Affiliated Projects

Jungle Rhythms has been central to acquiring funding for both the COBECORE and COBADIM projects. Short summaries of, and links to, both projects are given below.

COBECORE

The Belgian Science Policy Office funded “Congo basin eco-climatological data recovery and valorisation (COBECORE, contract BR/175/A3/COBECORE)” project brings together an interdisciplinary network of partners with the objective to establish baseline measurements necessary in long-term (retrospective) ecological and climatological research by valorising unexplored historical data.
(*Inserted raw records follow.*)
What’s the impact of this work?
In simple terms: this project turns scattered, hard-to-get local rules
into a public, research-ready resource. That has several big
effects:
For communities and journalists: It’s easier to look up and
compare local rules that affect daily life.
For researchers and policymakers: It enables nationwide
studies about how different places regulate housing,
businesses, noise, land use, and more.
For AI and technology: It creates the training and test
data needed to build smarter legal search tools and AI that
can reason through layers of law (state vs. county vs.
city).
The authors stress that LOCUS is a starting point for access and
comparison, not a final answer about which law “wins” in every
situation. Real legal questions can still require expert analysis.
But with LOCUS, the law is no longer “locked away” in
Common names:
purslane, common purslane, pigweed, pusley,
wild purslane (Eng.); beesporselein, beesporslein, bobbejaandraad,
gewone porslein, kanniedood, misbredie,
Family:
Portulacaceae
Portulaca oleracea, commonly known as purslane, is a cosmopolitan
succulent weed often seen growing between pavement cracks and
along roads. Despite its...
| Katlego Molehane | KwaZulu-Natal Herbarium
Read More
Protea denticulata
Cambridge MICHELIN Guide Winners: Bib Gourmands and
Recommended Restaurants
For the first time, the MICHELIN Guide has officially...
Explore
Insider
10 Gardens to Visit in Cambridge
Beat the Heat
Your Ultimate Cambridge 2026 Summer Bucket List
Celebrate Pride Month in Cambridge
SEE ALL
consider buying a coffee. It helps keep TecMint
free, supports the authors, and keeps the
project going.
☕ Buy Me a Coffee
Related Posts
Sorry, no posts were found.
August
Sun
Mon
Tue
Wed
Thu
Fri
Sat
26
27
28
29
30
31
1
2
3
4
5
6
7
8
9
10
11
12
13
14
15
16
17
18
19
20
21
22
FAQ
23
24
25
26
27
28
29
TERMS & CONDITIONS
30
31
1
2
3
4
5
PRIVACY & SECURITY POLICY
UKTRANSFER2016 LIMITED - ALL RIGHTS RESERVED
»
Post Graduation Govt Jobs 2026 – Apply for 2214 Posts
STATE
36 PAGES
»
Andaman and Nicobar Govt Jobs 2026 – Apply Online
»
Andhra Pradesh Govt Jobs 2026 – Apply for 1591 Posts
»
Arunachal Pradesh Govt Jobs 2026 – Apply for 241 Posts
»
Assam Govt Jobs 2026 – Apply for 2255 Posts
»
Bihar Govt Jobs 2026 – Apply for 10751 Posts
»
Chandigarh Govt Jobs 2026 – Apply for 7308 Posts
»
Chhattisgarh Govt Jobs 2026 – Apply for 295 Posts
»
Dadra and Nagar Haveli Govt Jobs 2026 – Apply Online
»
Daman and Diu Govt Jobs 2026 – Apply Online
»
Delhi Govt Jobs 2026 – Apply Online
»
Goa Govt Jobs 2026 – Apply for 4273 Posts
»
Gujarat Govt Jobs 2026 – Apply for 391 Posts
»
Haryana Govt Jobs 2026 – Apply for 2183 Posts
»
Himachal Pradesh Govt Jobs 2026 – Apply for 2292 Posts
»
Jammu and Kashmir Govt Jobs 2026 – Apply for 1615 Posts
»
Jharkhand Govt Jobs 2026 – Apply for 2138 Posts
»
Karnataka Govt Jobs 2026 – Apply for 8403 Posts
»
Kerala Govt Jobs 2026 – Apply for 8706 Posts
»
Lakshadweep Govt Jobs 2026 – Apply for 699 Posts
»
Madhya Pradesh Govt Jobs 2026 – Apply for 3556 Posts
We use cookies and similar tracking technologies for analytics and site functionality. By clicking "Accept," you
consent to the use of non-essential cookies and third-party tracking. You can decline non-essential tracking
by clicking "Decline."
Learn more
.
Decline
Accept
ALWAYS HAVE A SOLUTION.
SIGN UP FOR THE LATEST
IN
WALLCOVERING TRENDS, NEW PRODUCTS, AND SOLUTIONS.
In this four year project COBECORE will develop a multi-faceted database, by making the static analog archives of the Institut National pour l’Etude Agronomique du Congo belge (INEAC) digitally accessible in addition to extracting eco-physiological relevant plant traits from historical herbarium specimens. As such, the project will complement previously transcribed insular climate records (e.g. at Yangambi and Luki) with data gathered throughout the basin and provide additional ecologically relevant (inventory) data. In order to speed up data processing, and provide public outreach, we will crowd-source transcription of the eco-climatological data and some of the recovered plant traits.

COBADIM

The Congo Basin drought resilience (an integrative modelling approach) or COBADIM project will combine eco-physiological and dendrochronological research with a model based approach to increase our understanding of the response of African tropical tree species under changing climatological conditions across the central Congo Basin. The project will integrate several data streams including past inventory data (provided through separate projects by dr. Hufkens, i.e. COBECORE and Jungle Rhythms ) and associated leaf traits, measured wood traits, retrospective dendrochronological measurements and wood core stable isotope and calcium tracer time series, in order to constrain data-informed mechanistic ecosystem models. A novel [Ca] tracer experiment will corroborate the use of a [Ca] tracer in tropical tree species for rapid dating and eco-physiological research into drought resistance. Accurate model predictions, based upon [Ca] measurements made during this project, will provide estimates of the vulnerability of tree species to future drought conditions. The latter results have important policy implications as the demise of important tree species could have significant effects on ecosystem services, affecting the carbon balance, as well as a direct economic impact on sustainable local and EU timber trade.